第7話 ヘルパンギーナ

「ヘルパンギーナですね、夏風邪の一種です。」


「ヘルパンギーナって水泡ができたり、高熱を出たしたりするんですよね。」


医者はヘルパンギーナと診断した。

とりあえずカロナールとトローチを出すといった。


家に帰ると、乙葉をベッドに寝かし、伯母さんにお粥を作ってもらった。


乙葉が起きた頃には、伯母さんは帰っていった。


「あっ乙葉、しんどい?」


「うん…。」


「体温計で熱計っといてや。」



体温:38.7℃


「まだ高いな。薬飲ませたいから、お粥さっき伯母さんが炊いてくれたから食べとけよ。洗濯物入れてくるから。
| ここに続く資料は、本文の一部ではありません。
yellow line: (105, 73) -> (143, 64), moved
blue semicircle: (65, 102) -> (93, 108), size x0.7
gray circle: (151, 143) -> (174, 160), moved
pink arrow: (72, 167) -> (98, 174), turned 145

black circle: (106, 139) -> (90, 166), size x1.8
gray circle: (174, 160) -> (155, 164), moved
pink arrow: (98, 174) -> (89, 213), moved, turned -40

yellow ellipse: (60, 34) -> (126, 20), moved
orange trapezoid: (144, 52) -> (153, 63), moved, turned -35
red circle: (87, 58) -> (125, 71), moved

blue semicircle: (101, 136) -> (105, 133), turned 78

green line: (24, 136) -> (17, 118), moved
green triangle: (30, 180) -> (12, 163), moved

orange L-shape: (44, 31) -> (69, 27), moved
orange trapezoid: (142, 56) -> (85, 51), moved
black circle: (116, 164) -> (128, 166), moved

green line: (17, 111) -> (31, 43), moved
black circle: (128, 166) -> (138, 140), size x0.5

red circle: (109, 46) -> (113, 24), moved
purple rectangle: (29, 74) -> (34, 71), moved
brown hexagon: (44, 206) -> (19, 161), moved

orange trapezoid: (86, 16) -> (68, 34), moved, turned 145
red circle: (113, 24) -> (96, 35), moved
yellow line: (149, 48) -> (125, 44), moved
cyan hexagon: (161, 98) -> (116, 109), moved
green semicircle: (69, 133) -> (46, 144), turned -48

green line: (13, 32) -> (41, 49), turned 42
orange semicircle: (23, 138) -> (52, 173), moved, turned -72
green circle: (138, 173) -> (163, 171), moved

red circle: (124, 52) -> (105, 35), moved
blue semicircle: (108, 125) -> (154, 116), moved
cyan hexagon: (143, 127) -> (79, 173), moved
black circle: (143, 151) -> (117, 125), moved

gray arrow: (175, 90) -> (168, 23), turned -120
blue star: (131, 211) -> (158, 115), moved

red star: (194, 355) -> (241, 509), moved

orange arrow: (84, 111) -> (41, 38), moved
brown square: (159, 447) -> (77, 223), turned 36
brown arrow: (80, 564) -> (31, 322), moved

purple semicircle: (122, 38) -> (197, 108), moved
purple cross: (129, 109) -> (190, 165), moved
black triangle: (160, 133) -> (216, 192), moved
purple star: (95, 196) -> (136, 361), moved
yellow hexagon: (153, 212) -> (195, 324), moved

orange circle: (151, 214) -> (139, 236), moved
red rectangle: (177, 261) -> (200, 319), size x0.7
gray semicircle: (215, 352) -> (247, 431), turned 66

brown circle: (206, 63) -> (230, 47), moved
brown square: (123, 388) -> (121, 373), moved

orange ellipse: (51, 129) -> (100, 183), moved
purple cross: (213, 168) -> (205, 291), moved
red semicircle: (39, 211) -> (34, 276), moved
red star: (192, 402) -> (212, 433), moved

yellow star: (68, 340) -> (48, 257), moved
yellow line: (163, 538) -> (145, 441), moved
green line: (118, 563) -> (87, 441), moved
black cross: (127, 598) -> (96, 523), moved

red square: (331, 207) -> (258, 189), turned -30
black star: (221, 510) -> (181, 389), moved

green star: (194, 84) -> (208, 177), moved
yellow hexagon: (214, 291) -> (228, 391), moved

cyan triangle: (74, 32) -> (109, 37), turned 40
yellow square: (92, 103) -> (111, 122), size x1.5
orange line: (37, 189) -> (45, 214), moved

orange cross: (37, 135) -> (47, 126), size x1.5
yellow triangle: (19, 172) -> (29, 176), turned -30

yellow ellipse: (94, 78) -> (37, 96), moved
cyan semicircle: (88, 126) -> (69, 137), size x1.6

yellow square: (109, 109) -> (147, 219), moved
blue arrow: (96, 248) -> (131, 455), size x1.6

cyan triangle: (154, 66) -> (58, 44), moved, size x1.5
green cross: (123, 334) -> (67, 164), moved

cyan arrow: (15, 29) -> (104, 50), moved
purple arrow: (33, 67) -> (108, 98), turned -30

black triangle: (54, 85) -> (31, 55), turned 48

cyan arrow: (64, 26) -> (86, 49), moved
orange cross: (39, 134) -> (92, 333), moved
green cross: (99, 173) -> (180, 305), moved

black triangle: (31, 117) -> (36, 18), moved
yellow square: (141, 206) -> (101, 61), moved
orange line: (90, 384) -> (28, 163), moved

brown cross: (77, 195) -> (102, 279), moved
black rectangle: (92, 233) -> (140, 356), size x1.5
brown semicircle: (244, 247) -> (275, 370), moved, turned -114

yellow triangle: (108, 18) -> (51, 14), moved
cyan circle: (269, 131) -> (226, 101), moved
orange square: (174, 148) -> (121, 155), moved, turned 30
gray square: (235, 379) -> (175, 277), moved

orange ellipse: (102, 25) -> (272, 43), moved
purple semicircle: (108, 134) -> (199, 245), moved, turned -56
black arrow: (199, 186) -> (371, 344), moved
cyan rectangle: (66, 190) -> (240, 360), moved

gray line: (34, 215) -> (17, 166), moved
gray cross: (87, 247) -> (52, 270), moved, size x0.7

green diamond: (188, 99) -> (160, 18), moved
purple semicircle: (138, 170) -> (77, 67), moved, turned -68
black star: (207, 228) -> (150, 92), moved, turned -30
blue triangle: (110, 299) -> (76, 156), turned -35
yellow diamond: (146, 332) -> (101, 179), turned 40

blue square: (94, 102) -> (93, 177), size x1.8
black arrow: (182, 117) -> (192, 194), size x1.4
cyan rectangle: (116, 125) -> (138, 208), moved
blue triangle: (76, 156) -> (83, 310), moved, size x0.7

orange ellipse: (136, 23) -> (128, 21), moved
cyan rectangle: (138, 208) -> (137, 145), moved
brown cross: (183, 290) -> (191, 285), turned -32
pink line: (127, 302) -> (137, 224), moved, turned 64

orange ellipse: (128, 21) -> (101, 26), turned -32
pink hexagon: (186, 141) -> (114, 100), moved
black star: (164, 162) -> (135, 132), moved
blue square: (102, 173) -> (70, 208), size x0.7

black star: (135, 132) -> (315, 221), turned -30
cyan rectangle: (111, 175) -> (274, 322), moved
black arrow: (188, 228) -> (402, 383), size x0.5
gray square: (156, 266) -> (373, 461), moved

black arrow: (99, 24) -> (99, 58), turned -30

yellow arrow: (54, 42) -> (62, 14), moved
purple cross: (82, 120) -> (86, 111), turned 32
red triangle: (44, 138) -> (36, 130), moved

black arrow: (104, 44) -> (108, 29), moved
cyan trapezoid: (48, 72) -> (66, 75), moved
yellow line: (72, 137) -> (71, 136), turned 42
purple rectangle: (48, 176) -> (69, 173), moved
」


「……なぁ、お兄ちゃん食べさせて?」


おっお兄ちゃん!?

兄妹になって3日間、お兄ちゃんなんて言われたことない。


「そんなにしんどいんか?しんどいんやったら仕方ないけど。」


「ううん、大分マシになったよ。」


「じゃあ別にいいやん。」


「いやの!食べさせてよ。」


「まあそんなに興奮されても困るしいいか。」


「やったぁ!」


子供みたいに喜ぶ乙葉。こういう時だしいいか。


「はい口開いて。」


プチッ

小さいライトをポケットから取り出す。


「…うーん、まだ腫れてるな。喉痛いか?」


「うん、なんか飲んだら痛いの。」


「そっか。じゃああーん。」


「…おいしい。」


「なんかライオンの餌やり体験みたいやな。」


「えっ…。なに言ってるんよ!もう!」


10分後


「じゃあ食べ終わったし、カロナール飲んどけよ。」


「…なぁなぁ、薬飲ましてよ。」


「あのー、薬くらい自分で…。」


「…だめなの。」


「何が?」


「…粉薬飲めないの、自分で。」


「分かった。じゃあこれ使って。」


「……お薬飲めたね、って何よこれ。」


「ゼリーに混ぜて飲むんや。」






「はいあーん。」


「……うげっ!苦いよ!」


「せやろ、だから俺はこれ買っといたんや。」


「そっか、ありがと。」


俺も飲んだことがある。このピンクの粉は物凄く苦かった。